Parallèlement à la réalisation de ces conditions, l’entreprise doit sélectionner et configurer une solution technique de cryptotraitement.
Infrastructure, code et intégrations tierces
Nous envisagerons la possibilité d’acheter une solution toute faite : développer votre propre logiciel peut prendre plus d’un an, et l’utilisation du modèle SaaS rendra l’entreprise totalement dépendante du fournisseur.
L’achat d’un produit en marque blanche comme WhiteFlo coûte plus cher au départ, mais permet au client d’accéder plus rapidement au marché. De plus, il bénéficie d’un accès complet au code source du produit et peut l’adapter à son modèle économique, seul ou avec AXIOMA.
L’écosystème WhiteFlo comprend un portefeuille B2B, un échangeur, des comptes marchands, ainsi que des modules pour traiter les paiements cryptés et acheter des actifs numériques contre des devises fiduciaires. Les développeurs fournissent une solution basée sur le modèle sur site sous licence perpétuelle avec la possibilité de personnaliser tous les services.
L’intégration avec les blockchains s’effectue via l’API du navigateur et Infura. La plate-forme prend actuellement en charge les pièces stables Bitcoin, Ethereum, Tron, USDC (ERC20) et USDT (ERC20 et TRC20).
« Nous ne facturons aucun frais autre que des frais uniques pour configurer et installer le système. Cependant, les clients doivent tenir compte des coûts de infrastructure de serveur comme Amazon Web Services (200-1000 $ selon la charge), fournisseur KYC, paiements par carte, fournisseur de messagerie et achat de domaine », explique l’équipe AXIOMA.

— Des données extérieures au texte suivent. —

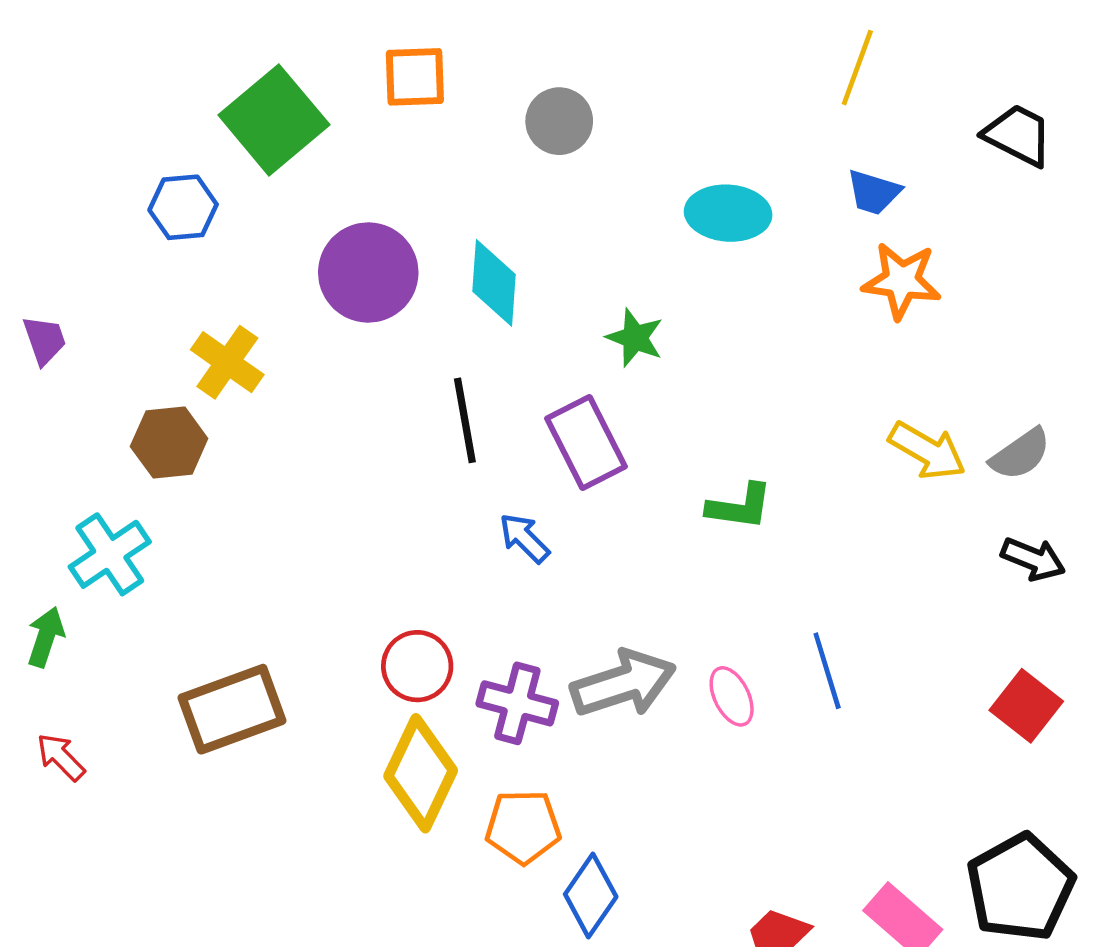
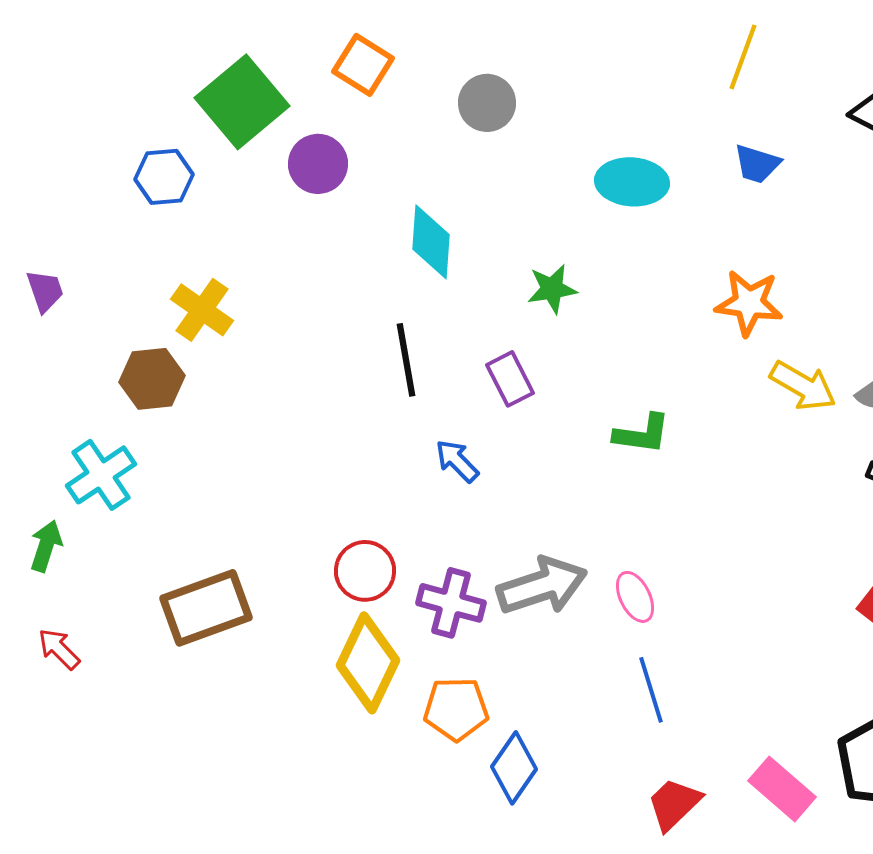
orange square: (415, 77) -> (363, 65), turned 34
purple circle: (368, 272) -> (318, 164), moved, size x0.7
orange star: (902, 281) -> (749, 303), moved
green star: (635, 338) -> (552, 289), turned -30
purple rectangle: (586, 443) -> (510, 379), size x0.7
blue line: (827, 671) -> (651, 690), moved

Pour configurer la solution dont vous avez besoin :
- louer des serveurs sur Amazon Web Services ;.
- acheter un domaine et connecter un fournisseur de messagerie ;
- connectez votre compte de fournisseur KYC ;
- intégrer un compte d’échange de crypto-monnaie pour les conversions ;
- connectez un compte Mastercard/Visa pour traiter les paiements par carte. WhiteFlo prend en charge le travail avec le dollar américain, l’euro et d’autres devises.
Le processus d’installation et de personnalisation prend de deux à six semaines. Cela comprend la formation de l’équipe du client et la personnalisation de base de l’interface, y compris la modification du logo et des couleurs de l’entreprise.
Le client reçoit le code et la documentation de la plateforme et, dans le cadre d’un accord supplémentaire, une assistance et des mises à jour continues.
conclusions
Selon AXIOMA, après l’entrée en vigueur de MiCA dans l’Union européenne, la demande d’entreprises d’infrastructure pour le traitement des transactions de crypto-monnaie augmentera considérablement.
Le lancement indépendant d’un tel service est une procédure complexe composée de plusieurs processus opérationnels et techniques interdépendants. Cette dernière peut être simplifiée grâce à des solutions en marque blanche comme WhiteFlo.
Dans ce cas, l’entreprise peut rapidement lancer le service prêt à l’emploi et le personnaliser en fonction de ses besoins. Parallèlement, elle reçoit un accès complet au code source du produit et le droit de le modifier.